Extracted entries START

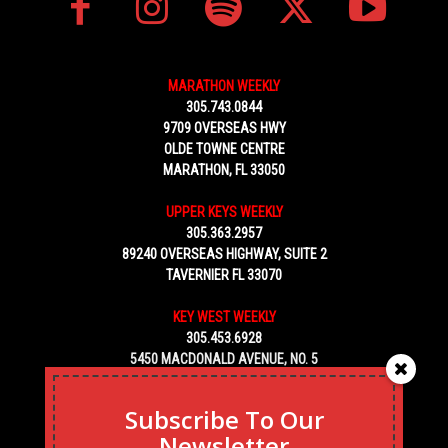
MARATHON WEEKLY
305.743.0844
9709 OVERSEAS HWY
OLDE TOWNE CENTRE
MARATHON, FL 33050
UPPER KEYS WEEKLY
305.363.2957
89240 OVERSEAS HIGHWAY, SUITE 2
TAVERNIER FL 33070
KEY WEST WEEKLY
305.453.6928
5450 MACDONALD AVENUE, NO. 5
KEY WEST, FL 33040
Subscribe To Our
Newsletter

Extracted entries END

*Instructions for the task*. The answer should be a single number giving how many lines in the records hold the word "OVERSEAS".

*Written reply*. 2